On glisse du burlesque, à la façon des Marx Brothers qui accumulent les catastrophes,
au drame. David Stevens est le professeur. Sa pointe d’accent britannique, son
articulation d’une extrême précision font écho à l’ironie du texte de Ionesco sur le
langage et la prononciation, et exacerbent l’impression de vacuité boursouflée du
discours professoral. Ses mimiques, censées participer à sa pédagogie, deviennent
exagérées, violentes, inquiétantes. Il fait admirablement évoluer son
personnage. On passe des échanges de banalités empreintes de politesse à
l’autoritarisme du faux savant qui débite des démonstrations dépourvues de sens
pour finir par ce fou torturant une élève qui va de plus en plus mal. Marie Crouail
est l’élève. Elle apporte aussi beaucoup de nuances à son rôle. Faussement naïve au
début où elle a encore quelques ambitions, elle s’affaisse peu à peu, se soumet à son
bourreau, cherche même s’adapter à ce qu’il attend, avant de perdre pied
définitivement. Karine Huguenin est la bonne, pragmatique, complice de son
maître et finalement aussi perverse que lui.

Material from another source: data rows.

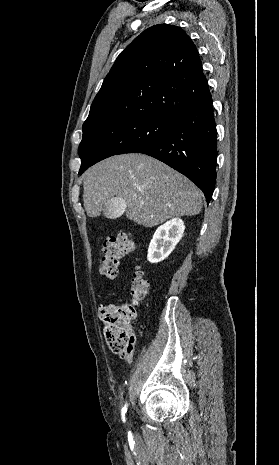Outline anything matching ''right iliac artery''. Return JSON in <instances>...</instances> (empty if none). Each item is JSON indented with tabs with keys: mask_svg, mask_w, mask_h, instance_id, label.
Returning a JSON list of instances; mask_svg holds the SVG:
<instances>
[{
	"mask_svg": "<svg viewBox=\"0 0 279 465\" xmlns=\"http://www.w3.org/2000/svg\"><path fill=\"white\" fill-rule=\"evenodd\" d=\"M126 411H127V405H125L124 408L122 409V416L123 417H124Z\"/></svg>",
	"mask_w": 279,
	"mask_h": 465,
	"instance_id": "obj_1",
	"label": "right iliac artery"
}]
</instances>
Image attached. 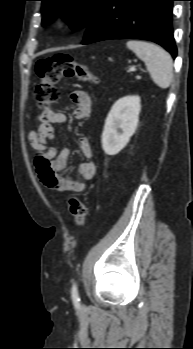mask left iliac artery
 <instances>
[{
	"instance_id": "1",
	"label": "left iliac artery",
	"mask_w": 193,
	"mask_h": 349,
	"mask_svg": "<svg viewBox=\"0 0 193 349\" xmlns=\"http://www.w3.org/2000/svg\"><path fill=\"white\" fill-rule=\"evenodd\" d=\"M71 297L75 306H79L80 298L78 295L77 284L74 283L71 289Z\"/></svg>"
}]
</instances>
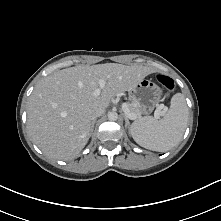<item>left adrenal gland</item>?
<instances>
[{
	"instance_id": "obj_1",
	"label": "left adrenal gland",
	"mask_w": 221,
	"mask_h": 221,
	"mask_svg": "<svg viewBox=\"0 0 221 221\" xmlns=\"http://www.w3.org/2000/svg\"><path fill=\"white\" fill-rule=\"evenodd\" d=\"M124 119H125V127L127 129V128H129L130 122H129V119L127 118L126 115H124Z\"/></svg>"
}]
</instances>
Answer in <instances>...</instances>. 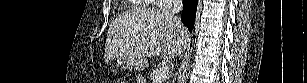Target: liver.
<instances>
[{
    "mask_svg": "<svg viewBox=\"0 0 307 83\" xmlns=\"http://www.w3.org/2000/svg\"><path fill=\"white\" fill-rule=\"evenodd\" d=\"M188 44L187 29L170 12L136 10L123 14L110 25L104 61L109 64L119 56L146 60L158 55L169 60Z\"/></svg>",
    "mask_w": 307,
    "mask_h": 83,
    "instance_id": "1",
    "label": "liver"
}]
</instances>
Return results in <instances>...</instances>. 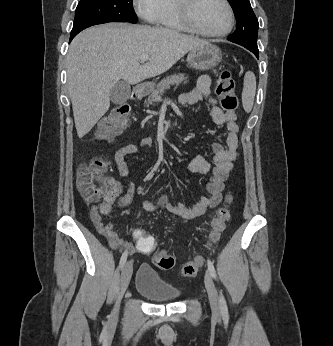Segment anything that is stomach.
Returning <instances> with one entry per match:
<instances>
[{
	"instance_id": "1",
	"label": "stomach",
	"mask_w": 333,
	"mask_h": 346,
	"mask_svg": "<svg viewBox=\"0 0 333 346\" xmlns=\"http://www.w3.org/2000/svg\"><path fill=\"white\" fill-rule=\"evenodd\" d=\"M222 60L221 50L210 43L192 49L188 56L187 62L190 67L196 70H209L216 67ZM154 87V83L146 82L137 88L140 96L148 95Z\"/></svg>"
}]
</instances>
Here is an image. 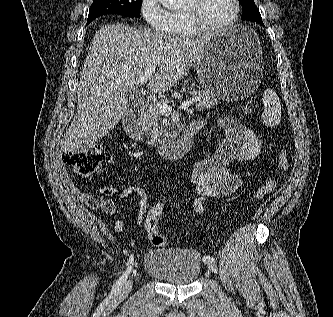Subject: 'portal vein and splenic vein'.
<instances>
[{"instance_id":"obj_1","label":"portal vein and splenic vein","mask_w":333,"mask_h":317,"mask_svg":"<svg viewBox=\"0 0 333 317\" xmlns=\"http://www.w3.org/2000/svg\"><path fill=\"white\" fill-rule=\"evenodd\" d=\"M155 68L150 69V74L152 72H154ZM198 98H191L189 100L184 101L181 105H180V109H187L188 107H190L191 105H193L194 102H197ZM157 106V108L160 110V112H162L164 115H168L172 112V107L167 105L164 102H159L155 104Z\"/></svg>"}]
</instances>
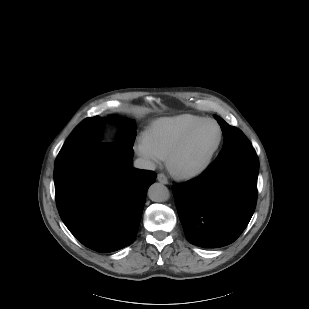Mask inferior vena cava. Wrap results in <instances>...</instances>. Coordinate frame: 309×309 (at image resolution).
Returning a JSON list of instances; mask_svg holds the SVG:
<instances>
[{
    "mask_svg": "<svg viewBox=\"0 0 309 309\" xmlns=\"http://www.w3.org/2000/svg\"><path fill=\"white\" fill-rule=\"evenodd\" d=\"M134 167L144 170H155V164L150 160L144 158H138L134 161Z\"/></svg>",
    "mask_w": 309,
    "mask_h": 309,
    "instance_id": "inferior-vena-cava-1",
    "label": "inferior vena cava"
}]
</instances>
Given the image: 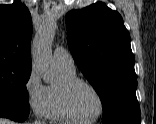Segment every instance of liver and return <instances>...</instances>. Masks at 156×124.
Returning a JSON list of instances; mask_svg holds the SVG:
<instances>
[{
  "label": "liver",
  "mask_w": 156,
  "mask_h": 124,
  "mask_svg": "<svg viewBox=\"0 0 156 124\" xmlns=\"http://www.w3.org/2000/svg\"><path fill=\"white\" fill-rule=\"evenodd\" d=\"M0 124H13V122L0 118Z\"/></svg>",
  "instance_id": "liver-1"
}]
</instances>
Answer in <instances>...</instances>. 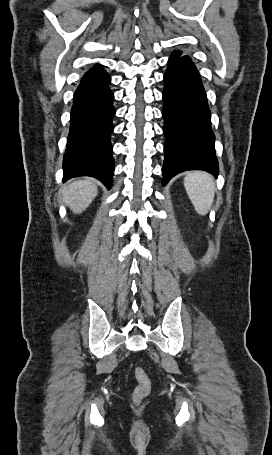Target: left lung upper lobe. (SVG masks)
Instances as JSON below:
<instances>
[{
    "label": "left lung upper lobe",
    "instance_id": "1",
    "mask_svg": "<svg viewBox=\"0 0 272 455\" xmlns=\"http://www.w3.org/2000/svg\"><path fill=\"white\" fill-rule=\"evenodd\" d=\"M182 53L180 51H174L171 56H180Z\"/></svg>",
    "mask_w": 272,
    "mask_h": 455
}]
</instances>
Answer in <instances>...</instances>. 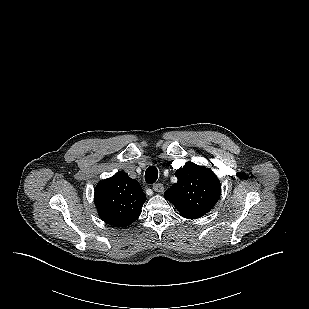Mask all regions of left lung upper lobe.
<instances>
[{
  "label": "left lung upper lobe",
  "instance_id": "left-lung-upper-lobe-1",
  "mask_svg": "<svg viewBox=\"0 0 309 309\" xmlns=\"http://www.w3.org/2000/svg\"><path fill=\"white\" fill-rule=\"evenodd\" d=\"M178 181L165 193L169 200L188 219H197L209 212L221 195V185L208 168L188 162L175 172Z\"/></svg>",
  "mask_w": 309,
  "mask_h": 309
}]
</instances>
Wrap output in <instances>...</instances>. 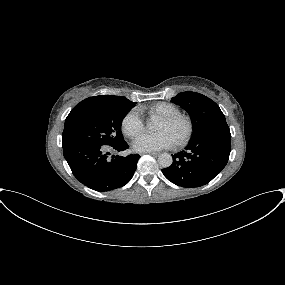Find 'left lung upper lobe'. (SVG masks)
Listing matches in <instances>:
<instances>
[{
    "mask_svg": "<svg viewBox=\"0 0 285 285\" xmlns=\"http://www.w3.org/2000/svg\"><path fill=\"white\" fill-rule=\"evenodd\" d=\"M186 110L193 122V137L207 132L230 133L219 106L208 97L196 92H182L171 99Z\"/></svg>",
    "mask_w": 285,
    "mask_h": 285,
    "instance_id": "1",
    "label": "left lung upper lobe"
}]
</instances>
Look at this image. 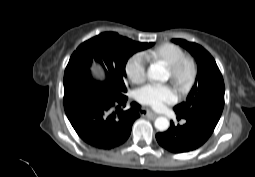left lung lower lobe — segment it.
Wrapping results in <instances>:
<instances>
[{
    "instance_id": "1",
    "label": "left lung lower lobe",
    "mask_w": 255,
    "mask_h": 177,
    "mask_svg": "<svg viewBox=\"0 0 255 177\" xmlns=\"http://www.w3.org/2000/svg\"><path fill=\"white\" fill-rule=\"evenodd\" d=\"M182 118L186 120L184 125L175 126L171 122L166 132L156 134L158 143L173 153H185L199 148L208 140L216 127V124L205 120Z\"/></svg>"
}]
</instances>
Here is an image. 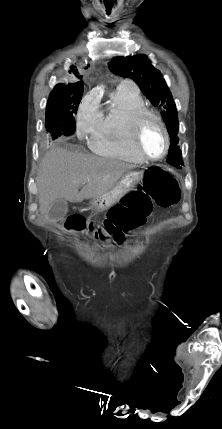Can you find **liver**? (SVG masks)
Wrapping results in <instances>:
<instances>
[{
	"instance_id": "1",
	"label": "liver",
	"mask_w": 222,
	"mask_h": 429,
	"mask_svg": "<svg viewBox=\"0 0 222 429\" xmlns=\"http://www.w3.org/2000/svg\"><path fill=\"white\" fill-rule=\"evenodd\" d=\"M136 166L62 148L51 149L41 160L37 176L39 209L47 215L54 202H81L111 190ZM83 185L79 192V187Z\"/></svg>"
}]
</instances>
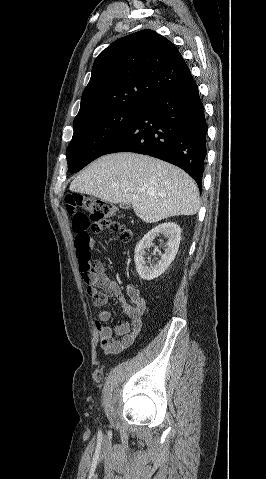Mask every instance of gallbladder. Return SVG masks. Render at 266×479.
<instances>
[{
	"instance_id": "bac80fb5",
	"label": "gallbladder",
	"mask_w": 266,
	"mask_h": 479,
	"mask_svg": "<svg viewBox=\"0 0 266 479\" xmlns=\"http://www.w3.org/2000/svg\"><path fill=\"white\" fill-rule=\"evenodd\" d=\"M123 208H129L130 207V204H126V205H121Z\"/></svg>"
}]
</instances>
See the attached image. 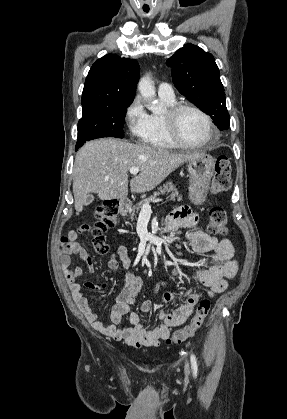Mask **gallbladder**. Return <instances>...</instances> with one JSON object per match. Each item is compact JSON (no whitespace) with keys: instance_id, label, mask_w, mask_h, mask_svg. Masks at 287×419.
<instances>
[{"instance_id":"gallbladder-1","label":"gallbladder","mask_w":287,"mask_h":419,"mask_svg":"<svg viewBox=\"0 0 287 419\" xmlns=\"http://www.w3.org/2000/svg\"><path fill=\"white\" fill-rule=\"evenodd\" d=\"M94 200V196L93 195H88V197L86 198L85 202H84V206H88L90 205Z\"/></svg>"}]
</instances>
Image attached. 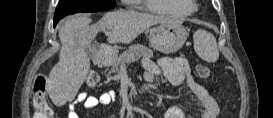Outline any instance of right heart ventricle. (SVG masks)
<instances>
[{"label":"right heart ventricle","mask_w":273,"mask_h":118,"mask_svg":"<svg viewBox=\"0 0 273 118\" xmlns=\"http://www.w3.org/2000/svg\"><path fill=\"white\" fill-rule=\"evenodd\" d=\"M150 10L171 16H188L193 11L187 0H146Z\"/></svg>","instance_id":"right-heart-ventricle-1"}]
</instances>
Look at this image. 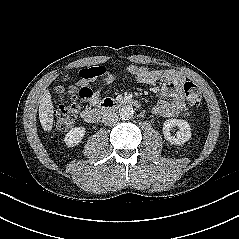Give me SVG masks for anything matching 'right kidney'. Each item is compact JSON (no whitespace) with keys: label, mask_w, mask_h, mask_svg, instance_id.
I'll return each mask as SVG.
<instances>
[{"label":"right kidney","mask_w":239,"mask_h":239,"mask_svg":"<svg viewBox=\"0 0 239 239\" xmlns=\"http://www.w3.org/2000/svg\"><path fill=\"white\" fill-rule=\"evenodd\" d=\"M84 127H75L72 128L65 136L64 141L68 147H74L81 143L85 135Z\"/></svg>","instance_id":"obj_1"}]
</instances>
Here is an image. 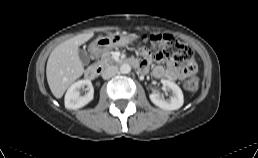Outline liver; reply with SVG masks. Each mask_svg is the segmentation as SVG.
Segmentation results:
<instances>
[{
  "label": "liver",
  "mask_w": 258,
  "mask_h": 158,
  "mask_svg": "<svg viewBox=\"0 0 258 158\" xmlns=\"http://www.w3.org/2000/svg\"><path fill=\"white\" fill-rule=\"evenodd\" d=\"M94 33H83L70 38L50 53L46 66L49 88L56 98H61L66 89L84 72L79 58V46L93 37Z\"/></svg>",
  "instance_id": "1"
}]
</instances>
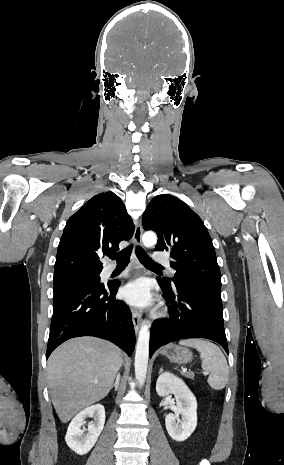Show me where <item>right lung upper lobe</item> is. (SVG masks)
<instances>
[{"label": "right lung upper lobe", "instance_id": "right-lung-upper-lobe-1", "mask_svg": "<svg viewBox=\"0 0 284 465\" xmlns=\"http://www.w3.org/2000/svg\"><path fill=\"white\" fill-rule=\"evenodd\" d=\"M134 225L121 199L113 192L92 197L67 221L59 242L54 281L80 275L100 274L99 256L119 250L129 240Z\"/></svg>", "mask_w": 284, "mask_h": 465}]
</instances>
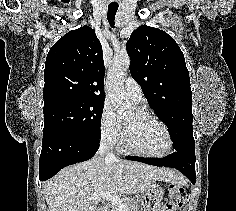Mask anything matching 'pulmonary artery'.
Wrapping results in <instances>:
<instances>
[{
    "label": "pulmonary artery",
    "mask_w": 236,
    "mask_h": 211,
    "mask_svg": "<svg viewBox=\"0 0 236 211\" xmlns=\"http://www.w3.org/2000/svg\"><path fill=\"white\" fill-rule=\"evenodd\" d=\"M124 90L127 96L136 102L141 101L143 98V92L140 84L131 77L125 80Z\"/></svg>",
    "instance_id": "obj_1"
}]
</instances>
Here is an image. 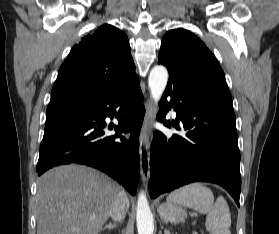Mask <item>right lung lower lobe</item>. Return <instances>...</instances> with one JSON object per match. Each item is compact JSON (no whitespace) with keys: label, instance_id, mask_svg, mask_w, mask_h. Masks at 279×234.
I'll return each mask as SVG.
<instances>
[{"label":"right lung lower lobe","instance_id":"98d812e1","mask_svg":"<svg viewBox=\"0 0 279 234\" xmlns=\"http://www.w3.org/2000/svg\"><path fill=\"white\" fill-rule=\"evenodd\" d=\"M119 108V111L115 109ZM145 114L138 78L110 96L47 116L36 171L69 163L97 168L136 194L139 177V133ZM118 120V134L106 136V117ZM131 132L125 140L119 133Z\"/></svg>","mask_w":279,"mask_h":234}]
</instances>
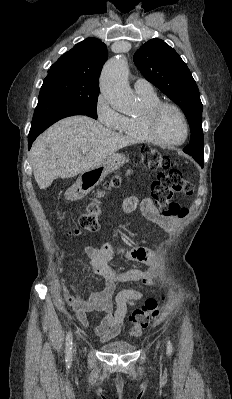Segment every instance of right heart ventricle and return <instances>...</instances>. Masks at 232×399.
Here are the masks:
<instances>
[{
  "instance_id": "obj_1",
  "label": "right heart ventricle",
  "mask_w": 232,
  "mask_h": 399,
  "mask_svg": "<svg viewBox=\"0 0 232 399\" xmlns=\"http://www.w3.org/2000/svg\"><path fill=\"white\" fill-rule=\"evenodd\" d=\"M140 100L143 106L142 114L137 117L122 116L115 130L123 139L132 143L164 147L165 145L159 143L147 133L143 123L145 111L161 103V100L155 94L151 96L141 95Z\"/></svg>"
}]
</instances>
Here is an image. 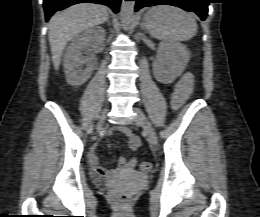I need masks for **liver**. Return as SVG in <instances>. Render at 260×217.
<instances>
[{
  "label": "liver",
  "instance_id": "1",
  "mask_svg": "<svg viewBox=\"0 0 260 217\" xmlns=\"http://www.w3.org/2000/svg\"><path fill=\"white\" fill-rule=\"evenodd\" d=\"M107 17L108 12L105 7L91 3L73 5L51 17L48 38L55 70L59 69L67 43L82 31L102 24Z\"/></svg>",
  "mask_w": 260,
  "mask_h": 217
}]
</instances>
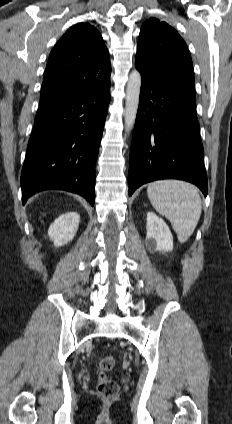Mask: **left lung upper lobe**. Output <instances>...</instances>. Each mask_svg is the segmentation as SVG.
Wrapping results in <instances>:
<instances>
[{
    "mask_svg": "<svg viewBox=\"0 0 232 424\" xmlns=\"http://www.w3.org/2000/svg\"><path fill=\"white\" fill-rule=\"evenodd\" d=\"M135 66L145 80L194 82L186 43L175 29L155 18L145 21L141 27Z\"/></svg>",
    "mask_w": 232,
    "mask_h": 424,
    "instance_id": "1",
    "label": "left lung upper lobe"
}]
</instances>
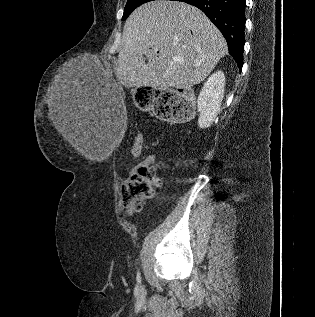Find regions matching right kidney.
Instances as JSON below:
<instances>
[{"label":"right kidney","mask_w":315,"mask_h":317,"mask_svg":"<svg viewBox=\"0 0 315 317\" xmlns=\"http://www.w3.org/2000/svg\"><path fill=\"white\" fill-rule=\"evenodd\" d=\"M225 76L216 71L205 82L197 100L198 125L201 129L212 125L220 110L224 97Z\"/></svg>","instance_id":"right-kidney-1"}]
</instances>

La mise en scène et l’interprétation des acteurs font de ce spectacle une
réussite. On est dans l’univers de Ionesco. C’est cruel mais loufoque et
déjanté, on rit mais on a l’esprit en éveil et c’est bien ce qu’on attend du
théâtre.
Les interprètes nous régalent d'un beau travail et donnent la mesure voulue par
Ionesco. (…)
Spectacle et trouvailles scéniques méritent qu'on plonge une heure dans les caves
voutées de l'Essaïon.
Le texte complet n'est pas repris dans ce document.